Les Comoriens réalisent peu à peu qu’ils ont perdu un grand artiste en la personne de Bourguiba Hamada. Le chanteur comorien décédé jeudi dernier en France d’un arrêt cardiaque chantait l’amour, et était aussi un artiste engagé et apprécié de tous pour sa gentillesse.
Par Omar Mirali.
Jean D’Ormesson, un auteur que j’affectionne particulièrement écrivait : « Il y a quelque chose de plus fort que la mort. C’est la présence des absents dans la mémoire des vivants. » Non. Bourguiba n’est pas mort. Il vit encore. Il survivra à tout. Au moins dans nos souvenirs les plus tendres. Car oui, Bourguiba laisse derrière lui un héritage culturel exceptionnel. Il était jeune et déjà si grand. Son œuvre, immortelle, survolera les temps et les périodes. Un jour, plus loin devant nous, quelqu’un interprètera quelque part une de ses compositions les plus envoutantes. Un jour, parmi nos descendants, des discussions enflammées porteront sur le plus grand artiste comorien de tous les temps. Il sera question de Maalesh, de Salim Ali Amir, mais aussi, de Bourguiba. Bourguiba est mort, vive Bourguiba !
Il est quatre heures du matin en ce triste vendredi 6 septembre 2024. Le sommeil me quitte, comme s’il fuyait la sinistre nouvelle qui ne tarda pas à s’imposer à moi.
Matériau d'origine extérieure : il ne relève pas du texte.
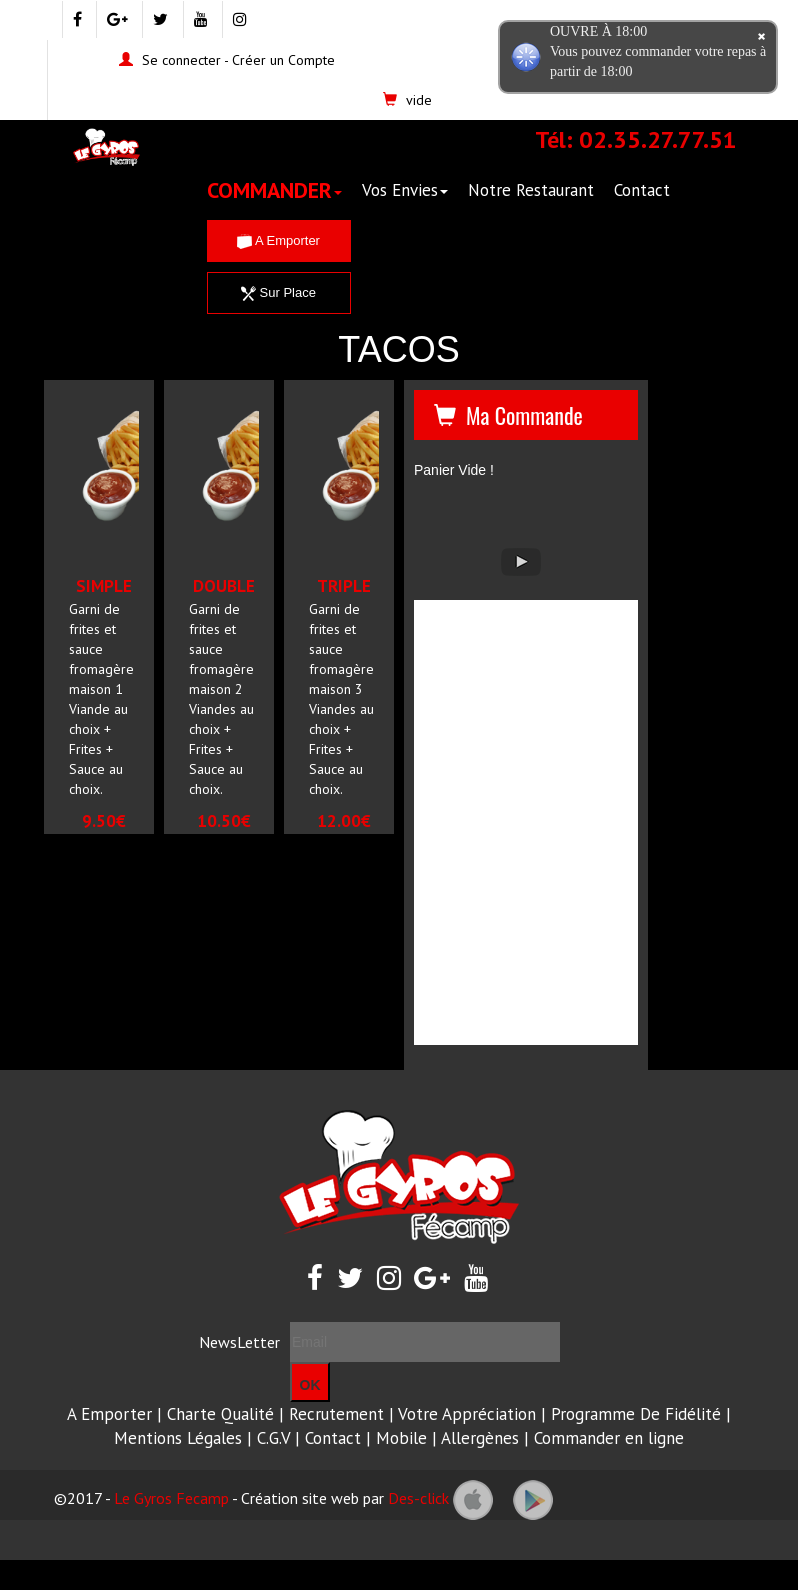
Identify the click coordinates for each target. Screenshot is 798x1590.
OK (310, 1385)
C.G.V (273, 1438)
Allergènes (480, 1438)
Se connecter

J’allume mon téléphone. Je me connecte sur Facebook et partout, des hommages sont rendus à Bourguiba. Le chanteur venait de tirer sa révérence. C’est l’effroi. Comment est-ce possible ? Depuis quand les immortels trépassent ? Pourquoi si tôt ? La mort aura beau rôder autour de chacun d’entre nous, elle apporte toujours une part de mystère et de stupéfaction à chaque fois qu’elle sévit autour de nous. Personne ne s’y habitue.
Les Comores viennent donc de perdre un de ses meilleurs éléments. Véritable ambassadeur de la culture comorienne, Bourguiba aura porté haut et fort, les couleurs de notre drapeau et celle de la musique comorienne. Il aura réussi, toute sa carrière durant, cette rarissime prouesse de s’adresser à toutes les générations, à travers des textes engagés, accompagnés de rythmiques à la fois très modernes, respectueux des traditions et du grand public.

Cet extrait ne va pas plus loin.